Factual · Powerful · Original · Iconoclastic
. . . it was a bit like going to Ramadi. You had to be there to believe it. I liked the odds, three of them against me. Along with Franken, there was Paul Rieckhoff, the executive director and founder of the leftie Iraq and Afghanistan Veterans of America, and Jane Arraf, a press fellow at the Council on Foreign Relations and the former Baghdad bureau chief for CNN. Asked if I thought Americans were getting the real story from Iraq, I said no and much of the blame lay with reporters who refuse to leave their Baghdad hotels. Instead they rely on wholly unreliable stringers. I said if they didn't have the guts to go out to get the stories, they had no place taking the slot of somebody else who might. Naturally Arraf leapt to the media's defense, talking about the dangers of being shot down by a missile while landing in Baghdad, the dangers of the airport road to the Green Zone . . . I cut her off. Nobody has ever been shot down landing at that airport and virtually nobody has been killed on that road this year. Reporters come in by armored bus or helicopter. She was spewing reporter bravado, I said, and I didn't want to hear it because there are brave reporters who truly do risk their lives. Here's where it gets unbelievable. She told me I had no idea how bad a Baghdad hotel could be! Holy cow! I just came back from being machine-gunned, mortared, and sniped and she's complaining that the linen is sometimes dirty at the Al Rashid?
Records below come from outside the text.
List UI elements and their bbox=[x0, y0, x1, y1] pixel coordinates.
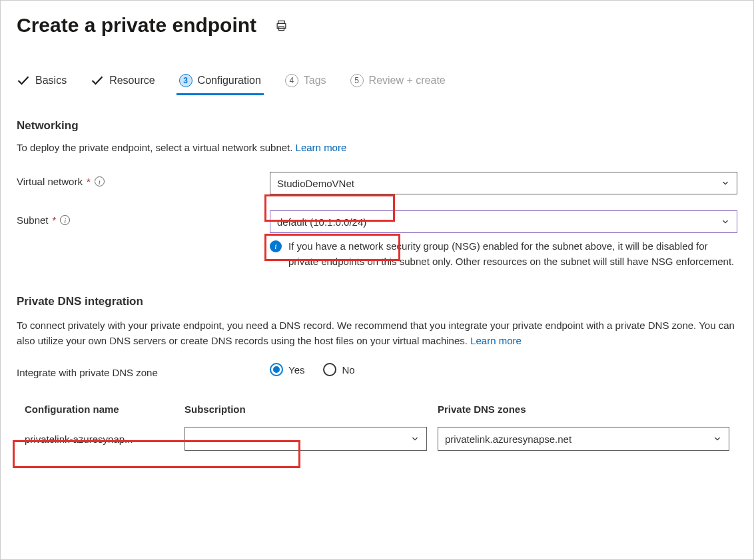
dns-intro: To connect privately with your private e… bbox=[17, 318, 737, 349]
vnet-value: StudioDemoVNet bbox=[277, 178, 354, 189]
required-asterisk: * bbox=[87, 176, 91, 187]
vnet-label: Virtual network bbox=[17, 176, 83, 187]
private-dns-zone-value: privatelink.azuresynapse.net bbox=[445, 433, 571, 445]
info-icon[interactable]: i bbox=[60, 215, 70, 225]
chevron-down-icon bbox=[713, 434, 722, 443]
section-dns-heading: Private DNS integration bbox=[17, 295, 737, 308]
section-networking-heading: Networking bbox=[17, 119, 737, 133]
subnet-value: default (10.1.0.0/24) bbox=[277, 216, 366, 228]
print-icon[interactable] bbox=[275, 19, 288, 32]
networking-intro-text: To deploy the private endpoint, select a… bbox=[17, 142, 296, 153]
subnet-dropdown[interactable]: default (10.1.0.0/24) bbox=[270, 210, 737, 233]
page-title: Create a private endpoint bbox=[17, 14, 256, 37]
chevron-down-icon bbox=[721, 178, 730, 188]
networking-learn-more-link[interactable]: Learn more bbox=[296, 142, 347, 153]
table-row: privatelink-azuresynap... privatelink.az… bbox=[17, 420, 737, 457]
tab-label: Configuration bbox=[198, 75, 261, 87]
vnet-dropdown[interactable]: StudioDemoVNet bbox=[270, 172, 737, 194]
dns-learn-more-link[interactable]: Learn more bbox=[470, 335, 522, 346]
step-number: 4 bbox=[285, 74, 298, 87]
tab-label: Resource bbox=[109, 75, 155, 87]
tab-label: Tags bbox=[304, 75, 326, 87]
radio-yes-label: Yes bbox=[288, 364, 304, 376]
cell-configuration-name: privatelink-azuresynap... bbox=[25, 433, 185, 445]
chevron-down-icon bbox=[410, 434, 420, 443]
subscription-dropdown[interactable] bbox=[185, 427, 427, 451]
col-header-configuration-name: Configuration name bbox=[25, 404, 185, 415]
subnet-label: Subnet bbox=[17, 214, 49, 226]
step-number: 3 bbox=[179, 74, 192, 87]
info-icon: i bbox=[270, 240, 282, 252]
private-dns-zone-dropdown[interactable]: privatelink.azuresynapse.net bbox=[438, 427, 729, 451]
required-asterisk: * bbox=[53, 214, 57, 226]
wizard-tabs: Basics Resource 3 Configuration 4 Tags 5… bbox=[17, 74, 737, 94]
col-header-subscription: Subscription bbox=[185, 404, 438, 415]
tab-tags[interactable]: 4 Tags bbox=[285, 74, 326, 94]
step-number: 5 bbox=[350, 74, 364, 87]
col-header-private-dns-zones: Private DNS zones bbox=[438, 404, 729, 415]
nsg-note: If you have a network security group (NS… bbox=[288, 238, 737, 270]
radio-no-label: No bbox=[342, 364, 354, 376]
info-icon[interactable]: i bbox=[95, 176, 105, 186]
check-icon bbox=[17, 74, 30, 87]
radio-yes[interactable]: Yes bbox=[270, 363, 304, 376]
active-underline bbox=[177, 93, 264, 95]
radio-no[interactable]: No bbox=[323, 363, 354, 376]
chevron-down-icon bbox=[721, 217, 730, 226]
tab-basics[interactable]: Basics bbox=[17, 74, 67, 94]
tab-configuration[interactable]: 3 Configuration bbox=[179, 74, 261, 94]
integrate-dns-label: Integrate with private DNS zone bbox=[17, 367, 158, 378]
check-icon bbox=[91, 74, 104, 87]
tab-review-create[interactable]: 5 Review + create bbox=[350, 74, 446, 94]
tab-label: Review + create bbox=[369, 75, 446, 87]
dns-zones-table: Configuration name Subscription Private … bbox=[17, 398, 737, 457]
dns-intro-text: To connect privately with your private e… bbox=[17, 320, 735, 346]
networking-intro: To deploy the private endpoint, select a… bbox=[17, 142, 737, 153]
tab-resource[interactable]: Resource bbox=[91, 74, 155, 94]
tab-label: Basics bbox=[35, 75, 67, 87]
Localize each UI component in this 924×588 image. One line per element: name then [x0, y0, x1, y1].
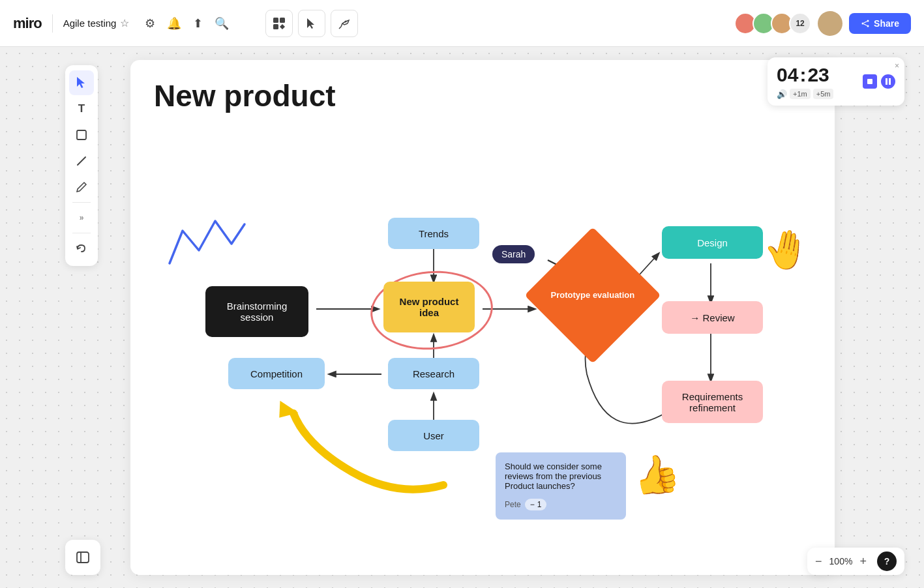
line-tool[interactable]: [69, 149, 94, 173]
zoom-in-button[interactable]: +: [859, 555, 867, 568]
bottom-left-toolbar: [65, 540, 100, 575]
topbar: miro Agile testing ☆ ⚙ 🔔 ⬆ 🔍 12 Share: [0, 0, 924, 47]
miro-logo: miro: [13, 15, 42, 32]
arrows-svg: [130, 120, 835, 563]
svg-point-6: [867, 25, 869, 27]
svg-rect-20: [886, 78, 887, 85]
wave-hand-sticker: 🤚: [760, 224, 814, 275]
timer-stop-button[interactable]: [863, 74, 877, 89]
zoom-percent[interactable]: 100%: [828, 556, 853, 566]
pen-tool[interactable]: [69, 175, 94, 199]
competition-node[interactable]: Competition: [228, 358, 325, 389]
svg-marker-19: [274, 396, 298, 420]
design-node[interactable]: Design: [662, 226, 763, 259]
toolbar-divider: [72, 202, 91, 203]
sarah-node[interactable]: Sarah: [492, 245, 535, 263]
svg-rect-2: [273, 24, 278, 29]
share-button[interactable]: Share: [849, 13, 911, 34]
svg-point-5: [862, 22, 864, 24]
star-icon[interactable]: ☆: [120, 17, 129, 29]
svg-line-23: [78, 157, 85, 165]
requirements-node[interactable]: Requirements refinement: [662, 381, 763, 423]
upload-icon[interactable]: ⬆: [193, 16, 203, 31]
settings-icon[interactable]: ⚙: [145, 16, 155, 31]
blue-crown-decoration: [163, 211, 248, 276]
prototype-evaluation-node[interactable]: Prototype evaluation: [544, 247, 641, 344]
avatar-group: 12: [734, 12, 811, 35]
timer-seconds: 23: [807, 64, 829, 86]
bell-icon[interactable]: 🔔: [167, 16, 181, 31]
pointer-btn[interactable]: [298, 10, 325, 37]
zoom-controls: − 100% + ?: [807, 548, 904, 575]
svg-line-8: [863, 23, 867, 25]
timer-add1m-button[interactable]: +1m: [790, 89, 811, 99]
zoom-out-button[interactable]: −: [815, 555, 822, 568]
more-tools-button[interactable]: »: [69, 205, 94, 230]
stop-icon: [867, 79, 872, 84]
timer-sound-icon[interactable]: 🔊: [777, 89, 787, 99]
text-tool[interactable]: T: [69, 96, 94, 121]
trends-node[interactable]: Trends: [388, 218, 479, 249]
timer-widget: × 04 : 23 🔊 +1m +5m: [768, 57, 904, 106]
toolbar-divider-2: [72, 233, 91, 233]
board-name[interactable]: Agile testing ☆: [63, 17, 130, 29]
help-button[interactable]: ?: [877, 551, 897, 571]
timer-pause-button[interactable]: [881, 74, 895, 89]
avatar-count[interactable]: 12: [789, 12, 811, 35]
current-user-avatar[interactable]: [818, 11, 842, 36]
svg-point-4: [867, 20, 869, 22]
svg-rect-21: [889, 78, 891, 85]
research-node[interactable]: Research: [388, 358, 479, 389]
note-card[interactable]: Should we consider some reviews from the…: [496, 452, 626, 520]
toolbar-center: [265, 10, 358, 37]
cursor-tool[interactable]: [69, 70, 94, 95]
note-author: Pete: [505, 500, 521, 509]
left-toolbar: T »: [65, 65, 98, 266]
yellow-arrow-svg: [235, 394, 483, 511]
timer-close-button[interactable]: ×: [895, 61, 899, 70]
flow-diagram: Brainstorming session Trends New product…: [130, 120, 835, 563]
svg-rect-22: [77, 130, 86, 140]
svg-rect-24: [77, 552, 89, 563]
topbar-icons: ⚙ 🔔 ⬆ 🔍: [145, 16, 229, 31]
new-product-idea-node[interactable]: New product idea: [383, 282, 475, 332]
board-title: New product: [154, 78, 811, 113]
board-container: New product: [130, 60, 835, 575]
sidebar-toggle-button[interactable]: [70, 545, 95, 570]
svg-rect-1: [280, 18, 285, 23]
note-text: Should we consider some reviews from the…: [505, 462, 617, 491]
svg-point-3: [345, 20, 347, 22]
timer-minutes: 04: [777, 64, 798, 86]
svg-line-7: [863, 21, 867, 22]
timer-colon: :: [799, 64, 806, 86]
timer-add5m-button[interactable]: +5m: [813, 89, 834, 99]
search-icon[interactable]: 🔍: [215, 16, 229, 31]
thumbs-up-sticker: 👍: [629, 448, 683, 500]
topbar-divider: [52, 14, 53, 33]
board-title-area: New product: [130, 60, 835, 113]
undo-tool[interactable]: [69, 236, 94, 261]
user-node[interactable]: User: [388, 420, 479, 451]
brainstorming-node[interactable]: Brainstorming session: [205, 286, 308, 337]
note-vote[interactable]: − 1: [525, 499, 547, 510]
widgets-btn[interactable]: [265, 10, 293, 37]
celebrate-btn[interactable]: [331, 10, 358, 37]
sticky-tool[interactable]: [69, 123, 94, 147]
svg-rect-0: [273, 18, 278, 23]
review-node[interactable]: → Review: [662, 301, 763, 334]
topbar-right: 12 Share: [734, 11, 911, 36]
Turns out I just couldn't win. Later Rieckhoff commented on my having left the womb of hotel land by saying there are civilians who just love seeing combat, giving it some derogatory name that I don't recall but basically equates with "adrenaline junkie." So get this. If you don't report from where the action is, you're a chickenhawk or chairborne ranger. If you DO, you're pathological. Thank you very much for that analysis, Paul! I hope the book you're hawking sells one copy and that when your mom is through with it she takes it back to the store for a refund.